The thrust of Overbye’s article is that criticism from other cosmologists is growing, including groups at the University of Oslo and the University of British Columbia, both of whom find the rings consistent with chance events in the earliest moments of our own universe. I’m looking forward to reading Penrose’s new book, as I’ve read all his others, but I also pay close attention to David Spergel (Princeton University), who was one of the members of the Wilkinson satellite team. Overbye quotes Spergel’s skeptical response:

“While it would have been exciting to see circles from the pre-Big Bang universe, I view this as science at its best. Exciting claims are made and they draw the attention of cosmologists throughout the world. Because the WMAP data is publicly available, groups throughout the world were able to check the claim. A universe with dark matter, dark energy and inflation is bizarre enough — we don’t, however, get to detect circles from alternative universes.”

Image: The controversial rings in the cosmic microwave background, highly modified and highlighted for effect. Credit: Roger Penrose and Vahe Gurzadyan.

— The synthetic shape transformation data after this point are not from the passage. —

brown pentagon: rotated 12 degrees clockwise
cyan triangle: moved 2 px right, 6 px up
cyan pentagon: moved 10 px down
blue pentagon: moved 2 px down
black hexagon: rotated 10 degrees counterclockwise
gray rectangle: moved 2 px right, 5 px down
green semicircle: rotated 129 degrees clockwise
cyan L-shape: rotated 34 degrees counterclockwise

Now that we’ve been through the era of the Cosmic Background Explorer (COBE) and the Wilkinson Microwave Anisotropy Probe (WMAP), we’re focused on results from the European Planck satellite, which will tell us yet more about fluctuations in the microwave data. For now, the paper to look at is Gurzadyan and Penrose, “Concentric circles in WMAP data may provide evidence of violent pre-Big-Bang activity” (preprint).